CERTIFICAT ANTIMAFIEUX
Nicola Altiero, numéro 2 de la Direction des enquêtes antimafia (DIA), se veut rassurant. « Nous ferons tout pour qu’il n’y ait pas de détournement, affirme à Marianne le patron du pôle financier de l’organisation. Nous avons prouvé notre efficacité en révélant toutes les activités criminelles qui se sont développées depuis deux ans. Nous connaissons parfaitement les méthodes de ces organisations. Le mécanisme de la triangulation qui lie une société italienne, une entreprise exportatrice et un paradis fiscal est parfaitement connu et maîtrisé. »
Pour éviter qu’un examen préalable des dossiers ne bloque les versements européens, l’Italie a décidé que le contrôle se ferait a posteriori, au niveau des appels d’offres. « Nous vérifierons à ce stade s’il n’y a pas eu pas de tentatives d’infiltration des entreprises et des sous-traitants assure Nicola Altiero. L’informatique et nos banques de données sont opérationnelles. » Délivré après l’ouverture d’une enquête spécifique, le certificat antimafieux sera obligatoire pour prétendre aux aides européennes. Écoutes téléphoniques et dénonciations seront mises à profit et tout devrait être passé au crible, depuis les comptes courants jusqu’à la liste des fournisseurs.
EUROPÉANISATION
D’après la direction de la DIA, les aides européennes seront ainsi attribuées et gérées par les préfets et non par les communes, ce qui constitue une garantie supplémentaire de sécurité. Cela n’empêchera pas les pays dits « frugaux » comme les Pays-Bas et l’Allemagne de garder l’Italie dans le viseur. Pourtant, la mafia italienne est aussi très active dans ces pays.

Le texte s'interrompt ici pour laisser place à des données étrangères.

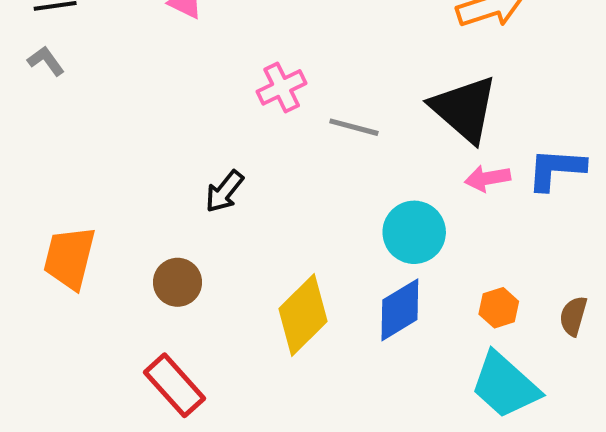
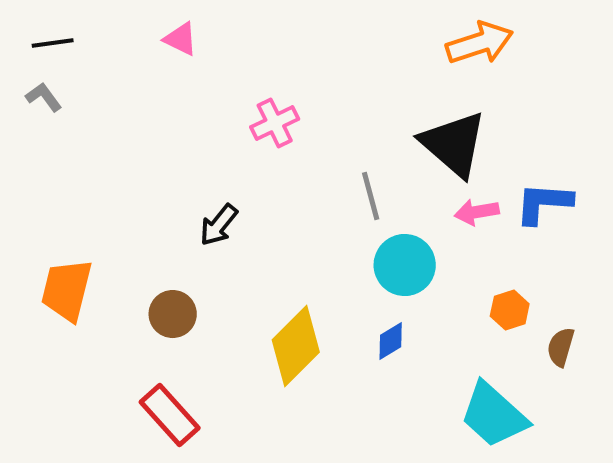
gray line: (354, 127) -> (371, 196), moved, turned 60
orange hexagon: (499, 308) -> (510, 310), moved
blue diamond: (400, 310) -> (391, 341), size x0.6

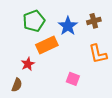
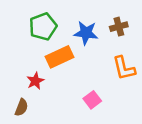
blue star: (68, 26) -> (86, 33), turned -30
pink square: (73, 79) -> (92, 100), turned 32

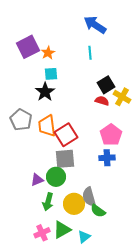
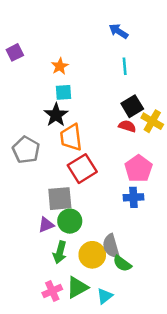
blue arrow: (95, 25) -> (118, 31), size x0.7
purple square: (28, 47) -> (15, 52), moved, size x0.6
cyan line: (90, 53) -> (125, 66), moved
orange trapezoid: (47, 126) -> (71, 137), moved
gray square: (65, 159) -> (60, 199), moved

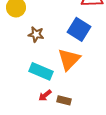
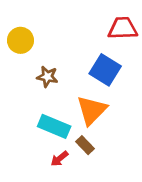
brown rectangle: (64, 100) -> (85, 145), moved, turned 32

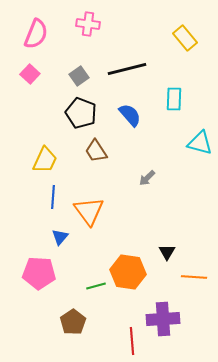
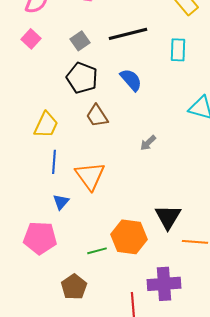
cyan rectangle: (174, 99) -> (178, 50), moved
black triangle: (167, 252) -> (168, 217), size x1.6

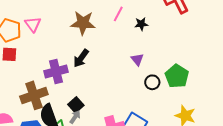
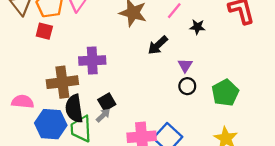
black arrow: (81, 58) -> (158, 45), moved
black circle: (152, 82) -> (187, 86), moved

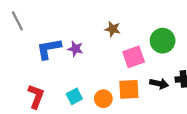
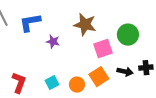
brown star: (113, 29) -> (85, 25), size x1.6
blue L-shape: (49, 49) -> (30, 23), moved
orange square: (129, 89) -> (99, 77), turned -30

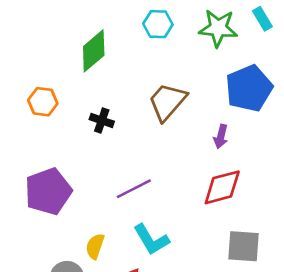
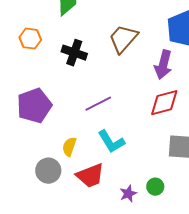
black cross: (102, 120) -> (74, 53), size x1.4
purple arrow: (221, 137) -> (163, 65), size x1.6

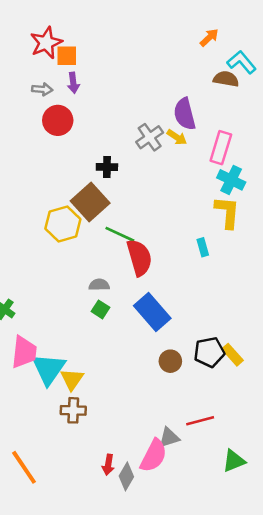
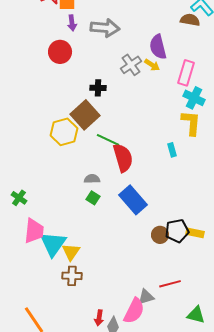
gray arrow: (42, 89) -> (105, 28), moved, size x1.8
yellow rectangle: (232, 355) -> (195, 233), turned -36
brown circle: (170, 361) -> (160, 235), moved
green triangle: (234, 461) -> (196, 315), turned 36

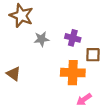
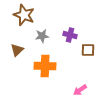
orange cross: (73, 73) -> (45, 66), moved
brown triangle: (13, 74) -> (17, 50), moved, turned 40

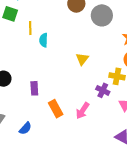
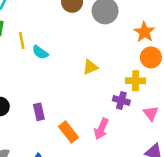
cyan semicircle: (44, 40) -> (40, 52), turned -48
yellow triangle: (82, 59) -> (90, 67), turned 40

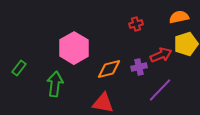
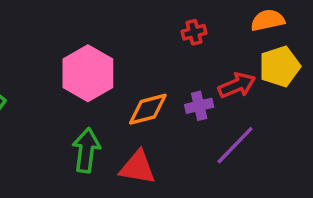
green arrow: (55, 84) -> (86, 150), moved

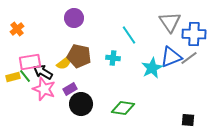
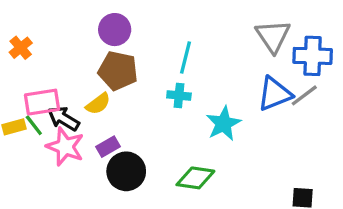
cyan line: (129, 35) -> (186, 58), moved, turned 48
brown pentagon: (79, 56) -> (118, 71), moved
cyan star: (152, 68) -> (223, 124), moved

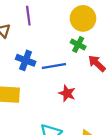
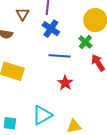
blue cross: (26, 60) -> (51, 29), moved

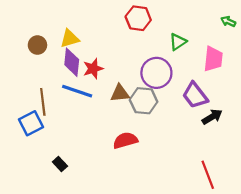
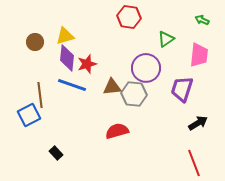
green arrow: (228, 21) -> (202, 20), moved
purple trapezoid: (195, 95) -> (182, 89), turned 56
black arrow: (212, 117) -> (198, 123), moved

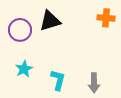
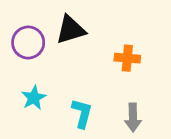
orange cross: (106, 18) -> (127, 58), moved

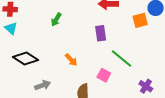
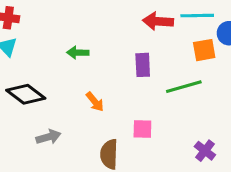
green arrow: (56, 20) -> (78, 53), moved, turned 56
green line: (122, 58) -> (184, 87), moved, turned -60
pink square: (104, 75) -> (142, 129), turned -32

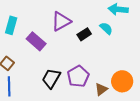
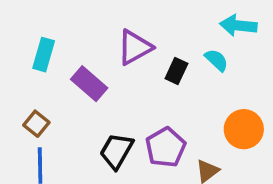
black rectangle: (84, 34) -> (176, 71), turned -32
orange circle: (122, 81) -> (244, 129), moved

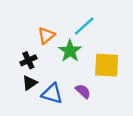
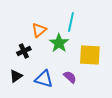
cyan line: (84, 26) -> (71, 22), turned -36
black triangle: (30, 83) -> (16, 76), moved

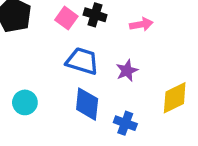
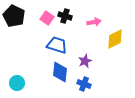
purple star: (127, 71) -> (85, 61), moved
yellow diamond: (175, 98) -> (115, 39), moved
cyan circle: (25, 102) -> (17, 83), moved

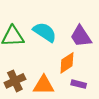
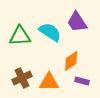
purple trapezoid: (81, 36) -> (77, 22), moved

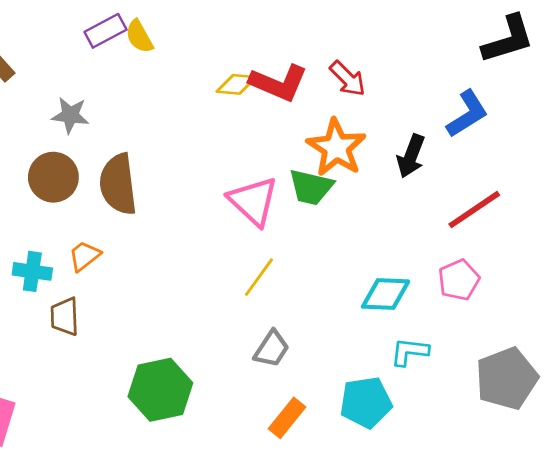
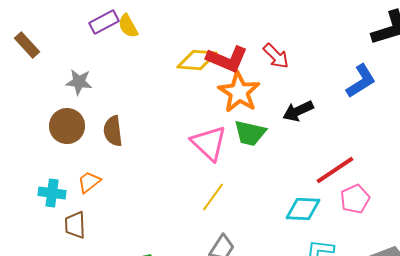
yellow diamond: (236, 84) -> (197, 60), size x1.4
orange star: (336, 148) -> (239, 92), moved
black arrow: (411, 156) -> (298, 111), moved, turned 44
brown semicircle: (118, 184) -> (113, 131), size x0.7
red line: (474, 210) -> (335, 170), moved

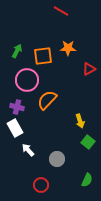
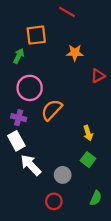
orange square: (43, 56) -> (36, 35), moved
green square: (88, 142) -> (88, 160), moved
white arrow: (28, 150) -> (31, 165), size x1.5
red circle: (41, 185) -> (54, 201), moved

« En 2007, on a découvert que des familles mafieuses de San Luca, le centre névralgique en approvisionnement en cocaïne de toute l’Europe, s’étaient établies à Duisbourg et on avait remarqué, en relevant des tatouages effectués, que les rites mafieux avaient été accomplis en Allemagne » relève ainsi Clotilde Champeyrache, maître de conférences à l’université Paris-VIII. Pour elle, « on fait fausse route, en Europe si l’on considère que le problème mafieux est seulement italien ».
La preuve par Europol. D’après l’organisation anticriminelle européenne, 65 personnes ont été récemment arrêtées, soupçonnées d’avoir organisé un trafic de cocaïne entre l’Italie, les Pays-Bas, l’Allemagne et l’Espagne pour le compte de la ‘Ndranghetta, la mafia calabraise.
UN PARQUET EUROPÉEN ?
Le 23 mai dernier, en commémorant l’assassinat du juge Giovanni Falcone à Capaci, Sergio Mattarella, président de la République italienne a rappelé que le magistrat assassiné en 1992 s’était battu en vain pour que l’Europe élabore une politique antimafia. Le président italien espère que la création d’un parquet européen, pour lequel l’Italie vient de nommer quinze juges, changera la donne. « Cela fait des années que l’Italie réclame que l’Union européenne adopte au niveau des 27, l’équivalent de son article 416 bis qui institue le délit d’association mafieuse, précise Clotilde Champeyrache. En retour, l’Europe n’a pour réponse que la dénonciation du régime de prison arbitraire institué contre les mafieux. »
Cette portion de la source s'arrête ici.